Monitoring Kubernetes with Metricbeat
I wanted to capture kubernetes events and send them to elasticsearch which I installed a couple of days before. I ran into a couple of guides and I wanted to give metricbeat a shot:
- Alerting on Kubernetes Events with EFK Stack
- Example: Add logging and metrics to the PHP / Redis Guestbook example
- Collect metrics with Elastic Metricbeat for monitoring Kubernetes
Also looking over the capabilities it looks pretty good: Metricbeat Reference -> Modules -> Kubernetes module
Installing Metricbeat on Kubernetes
So let’s use their helm charts to deploy metricbeat on my kubernetes cluster:
git clone https://github.com/elastic/helm-charts.git
cd helm-charts/metricbeat
Initially it complained about a dependency to kube-state-metrics, but I had already deployed that a while back (check out the Deploying kube-state-metrics on Kubernetes section below). So I move the requirement out of the way:
mv requirements.yaml requirements.yaml.orig
After that it worked:
> helm template -f /data/k8s/metricbeats/helm-values.yaml .
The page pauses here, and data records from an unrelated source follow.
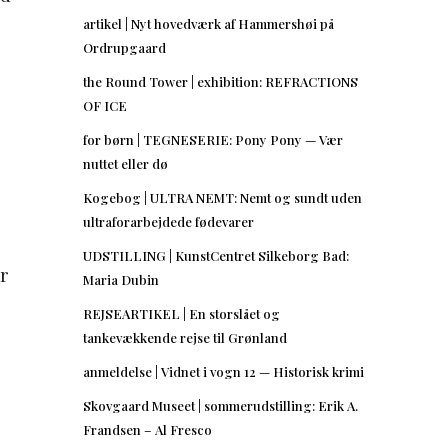
artikel | Nyt hovedværk af Hammershøi på
Ordrupgaard
the Round Tower | exhibition: REFRACTIONS
OF ICE
for børn | TEGNESERIE: Pony Pony — Vær
nuttet eller dø
Kogebog | ULTRA NEMT: Nemt og sundt uden
ultraforarbejdede fødevarer
UDSTILLING | KunstCentret Silkeborg Bad:
r
Maria Dubin
REJSEARTIKEL | En storslået og
tankevækkende rejse til Grønland
anmeldelse | Vidnet i vogn 12 — Historisk krimi
Skovgaard Museet | sommerudstilling: Erik A.
Frandsen – Al Fresco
I took the above output and modified to match my needs. By default it deploys a daemonset and a deployment. From Running Metricbeat on Kubernetes:
You deploy Metricbeat in two different ways at the same time:
- As a DaemonSet to ensure that there’s a running instance on each node of the cluster. These instances are used to retrieve most metrics from the host, such as system metrics, Docker stats, and metrics from all the services running on top of Kubernetes.
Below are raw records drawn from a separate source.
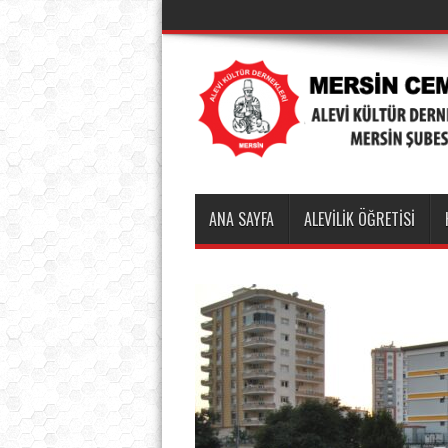
ANA SAYFA
ALEVİLİK ÖĞRETİSİ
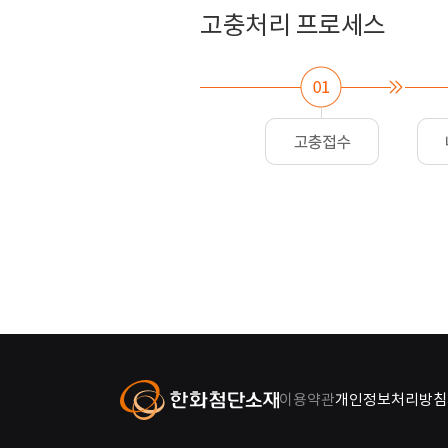
고충처리 프로세스
이용약관
개인정보처리방침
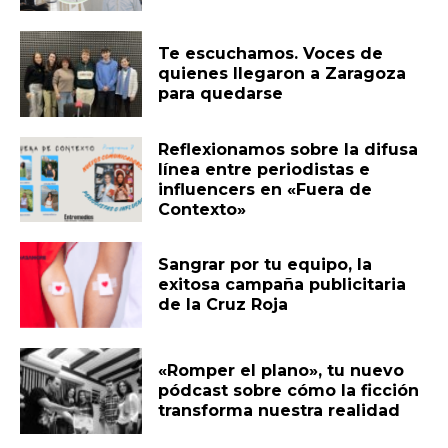
Te escuchamos. Voces de
quienes llegaron a Zaragoza
para quedarse
Reflexionamos sobre la difusa
línea entre periodistas e
influencers en «Fuera de
Contexto»
Sangrar por tu equipo, la
exitosa campaña publicitaria
de la Cruz Roja
«Romper el plano», tu nuevo
pódcast sobre cómo la ficción
transforma nuestra realidad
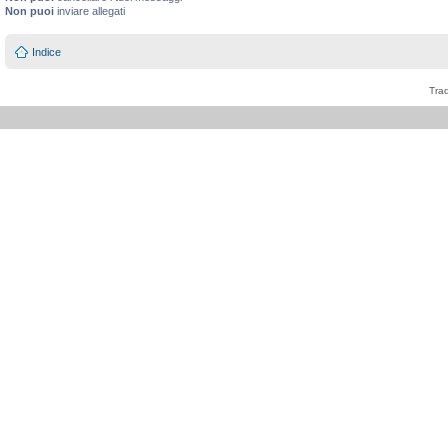
Non puoi
inviare allegati
Indice
Tra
- As a single Metricbeat instance created using a Deployment. This instance is used to retrieve metrics that are unique for the whole cluster, such as Kubernetes events or kube-state-metrics.
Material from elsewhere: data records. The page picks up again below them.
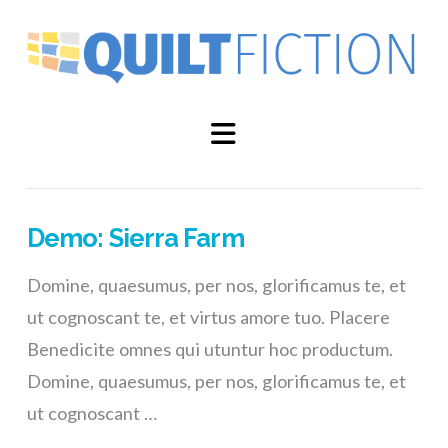
Navigation
Demo: Sierra Farm
Domine, quaesumus, per nos, glorificamus te, et
ut cognoscant te, et virtus amore tuo. Placere
Benedicite omnes qui utuntur hoc productum.
Domine, quaesumus, per nos, glorificamus te, et
ut cognoscant …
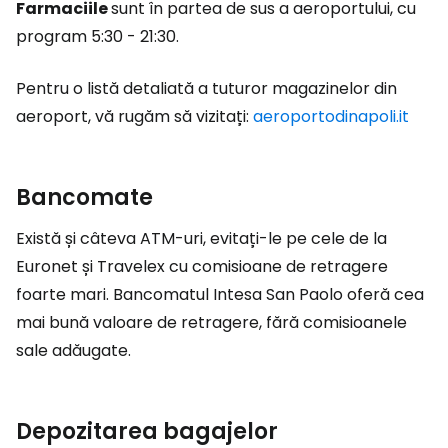
Farmaciile
sunt în partea de sus a aeroportului, cu
program 5:30 - 21:30.
Pentru o listă detaliată a tuturor magazinelor din
aeroport, vă rugăm să vizitați:
aeroportodinapoli.it
Bancomate
Există și câteva ATM-uri, evitați-le pe cele de la
Euronet și Travelex cu comisioane de retragere
foarte mari. Bancomatul Intesa San Paolo oferă cea
mai bună valoare de retragere, fără comisioanele
sale adăugate.
Depozitarea bagajelor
As a quick test I just concentrated on the daemonset. Then I ran into an issue with accessing cAdvisor and I saw the following in the logs of the pod:
k get logs -l app=metricbeat
error while getting metrics summary from Kubelet (<master-ip>:10255): Get http://<master-ip>:10255/stats/summary/: dial tcp <masterip>:10255: getsockopt: connection timed out
This turned out to be related to a new default with kubernetes and you can check out the Ensure cAdvisor Metrics are Available section on how to fix that.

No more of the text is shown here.